A reunião de ontem começou às 9 horas na Sercomtel. O sindicato levou dois observadores para acompanhar a negociação, uma representante da Central Única dos Trabalhadores (CUT), um da Igreja Católica e um da Câmara de Vereadores, mas a administração não permitiu a participação deles. Quatro horas e meia depois foi dada uma pausa para o almoço. As comissões de negociação voltaram a se reunir às 14h30, mas menos de trinta minutos depois foi encerrado o encontro. O prefeito Nedson Micheleti (PT) não participou ontem da reunião. Ele estava em Curitiba, participando de um encontro de prefeitos.
''Na verdade foi um grande teatro armado. Os servidores estiveram a semana toda buscando apoio da sociedade civil organizada contra a intransigência da administração. Depois que a administração teve vários pedidos de vários setores, eles voltaram a negociar. A administração novamente voltou a insistir que não existe condição nenhuma de saldar a dívida com o servidor municipal'', disse o presidente do Sindserv, Marcelo Urbaneja, se referindo à reivindicação de reposição salarial. ''Apresentamos ainda duas novas propostas. Uma para que fosse oferecido um abono emergencial para o servidor enquanto se confirmava a arrecadação e a outra proposta seria um acompanhamento para confirmação da arrecadação concomitantemente repassando esses valores aos salários, que também não foram aceitas pela administração. Sabemos que existe uma margem de negociação. O que não existe é uma vontade de atendimento aos servidores'', reclamou.

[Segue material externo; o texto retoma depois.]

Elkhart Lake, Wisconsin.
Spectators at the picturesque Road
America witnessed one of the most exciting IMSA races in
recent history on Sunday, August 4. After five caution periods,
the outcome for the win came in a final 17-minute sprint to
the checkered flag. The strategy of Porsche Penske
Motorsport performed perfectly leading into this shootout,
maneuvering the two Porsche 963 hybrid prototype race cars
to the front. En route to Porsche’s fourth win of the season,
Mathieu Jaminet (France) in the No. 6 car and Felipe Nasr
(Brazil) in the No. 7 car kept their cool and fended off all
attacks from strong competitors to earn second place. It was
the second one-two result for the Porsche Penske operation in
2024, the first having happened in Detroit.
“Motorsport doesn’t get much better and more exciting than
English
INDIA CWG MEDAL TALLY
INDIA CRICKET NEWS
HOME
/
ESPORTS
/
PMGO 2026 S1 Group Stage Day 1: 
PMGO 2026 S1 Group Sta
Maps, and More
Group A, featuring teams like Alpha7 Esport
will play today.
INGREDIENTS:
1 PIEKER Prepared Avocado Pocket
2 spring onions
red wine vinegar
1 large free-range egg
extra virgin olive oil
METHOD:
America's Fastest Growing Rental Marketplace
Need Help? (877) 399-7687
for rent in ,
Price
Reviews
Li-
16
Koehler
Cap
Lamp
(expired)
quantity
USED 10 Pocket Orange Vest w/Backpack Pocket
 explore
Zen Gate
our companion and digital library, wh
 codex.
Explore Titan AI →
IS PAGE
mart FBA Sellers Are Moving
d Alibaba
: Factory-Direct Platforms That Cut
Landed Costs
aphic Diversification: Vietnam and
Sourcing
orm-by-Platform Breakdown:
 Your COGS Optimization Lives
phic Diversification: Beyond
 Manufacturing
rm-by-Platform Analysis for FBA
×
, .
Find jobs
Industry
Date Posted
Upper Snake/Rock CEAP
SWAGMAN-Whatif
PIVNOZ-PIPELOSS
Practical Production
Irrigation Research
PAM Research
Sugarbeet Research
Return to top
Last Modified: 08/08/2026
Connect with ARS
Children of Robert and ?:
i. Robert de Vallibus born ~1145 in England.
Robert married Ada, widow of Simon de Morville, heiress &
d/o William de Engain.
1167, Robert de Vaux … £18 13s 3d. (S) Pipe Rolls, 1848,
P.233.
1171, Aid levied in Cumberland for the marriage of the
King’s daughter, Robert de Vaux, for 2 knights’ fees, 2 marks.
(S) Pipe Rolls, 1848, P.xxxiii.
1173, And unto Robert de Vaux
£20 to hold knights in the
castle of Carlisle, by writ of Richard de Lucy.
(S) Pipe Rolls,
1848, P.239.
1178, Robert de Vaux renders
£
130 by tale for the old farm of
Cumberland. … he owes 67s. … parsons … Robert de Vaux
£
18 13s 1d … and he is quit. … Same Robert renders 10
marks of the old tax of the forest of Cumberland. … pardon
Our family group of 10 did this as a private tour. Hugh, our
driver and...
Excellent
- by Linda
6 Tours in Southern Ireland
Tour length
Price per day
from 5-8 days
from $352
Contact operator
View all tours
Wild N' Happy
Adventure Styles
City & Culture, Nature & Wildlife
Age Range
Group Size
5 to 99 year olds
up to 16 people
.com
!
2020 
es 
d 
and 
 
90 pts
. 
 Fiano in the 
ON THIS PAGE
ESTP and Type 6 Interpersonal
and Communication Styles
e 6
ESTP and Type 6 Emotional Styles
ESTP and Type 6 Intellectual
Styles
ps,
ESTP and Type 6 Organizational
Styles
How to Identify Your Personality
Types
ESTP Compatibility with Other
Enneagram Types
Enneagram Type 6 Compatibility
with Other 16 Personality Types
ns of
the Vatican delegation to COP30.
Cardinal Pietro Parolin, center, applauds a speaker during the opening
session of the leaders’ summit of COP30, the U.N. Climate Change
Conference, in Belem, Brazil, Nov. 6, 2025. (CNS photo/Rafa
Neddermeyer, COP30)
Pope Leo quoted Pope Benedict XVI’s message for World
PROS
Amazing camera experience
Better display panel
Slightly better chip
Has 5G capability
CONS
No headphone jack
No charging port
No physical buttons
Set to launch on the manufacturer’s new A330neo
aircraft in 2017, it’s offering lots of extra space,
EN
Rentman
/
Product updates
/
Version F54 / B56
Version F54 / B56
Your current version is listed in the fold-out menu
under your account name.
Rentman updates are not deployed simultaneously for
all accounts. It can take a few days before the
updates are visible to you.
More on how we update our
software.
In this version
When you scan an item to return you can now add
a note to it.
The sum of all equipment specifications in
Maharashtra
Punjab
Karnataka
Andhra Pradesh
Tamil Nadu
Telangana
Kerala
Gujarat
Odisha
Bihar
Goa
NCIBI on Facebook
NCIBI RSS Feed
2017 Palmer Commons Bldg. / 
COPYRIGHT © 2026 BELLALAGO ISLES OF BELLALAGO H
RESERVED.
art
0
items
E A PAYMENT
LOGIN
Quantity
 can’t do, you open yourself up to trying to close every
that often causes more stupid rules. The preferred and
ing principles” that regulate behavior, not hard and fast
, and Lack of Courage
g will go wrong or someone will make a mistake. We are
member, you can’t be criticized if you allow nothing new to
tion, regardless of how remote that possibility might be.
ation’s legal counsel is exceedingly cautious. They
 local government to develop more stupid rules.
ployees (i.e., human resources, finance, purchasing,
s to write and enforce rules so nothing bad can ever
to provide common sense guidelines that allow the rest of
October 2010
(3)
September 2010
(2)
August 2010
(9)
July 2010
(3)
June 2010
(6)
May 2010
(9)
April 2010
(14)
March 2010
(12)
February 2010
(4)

Segundo o secretário de Gestão Pública, Jacks Dias, que também preside a comissão de negociação da prefeitura, o abono sugerido pelo sindicato, de R$ 140, resultaria em um impacto de R$ 10 milhões por ano na folha de pagamentos. ''A proposta do abono tem o mesmo impacto na folha de pagamentos (que a reposição salarial de 6%) e estamos colocando que a prefeitura não tem condições de arcar com um impacto desse, de aumentar nenhuma despesa'', argumentou. ''Apresentamos para o sindicato que voltássemos ao trabalho e mantivéssemos uma negociação permanente através de uma comissão e buscássemos resolver os demais pontos da pauta de reivindicação'', disse. O secretário reafirmou que os dias parados serão descontados dos servidores. ''Continuam sendo descontados e agora tem uma decisão judicial que praticamente nos obriga a descontar os dias e a palavra do município continua a mesma, vamos descontar os dias parados.'' Durante a primeira administração de Nedson foi concedido aos servidores de 27% a 31% de reajuste.
Administração e sindicato devem voltar à negociação somente na quarta-feira, dia 23. ''A reunião de quarta-feira foi marcada porque o secretário alegou que teria que viajar, então, a cidade pode esperar'', alfinetou Urbaneja. ''Apresentei para eles e eles toparam fazer a negociação nesta data. Se eles vierem com outra data, normalmente vamos negociar na hora que eles quiserem'', afirmou Dias. O secretário teria uma viagem agendada para Brasília nos dias 21 e 22.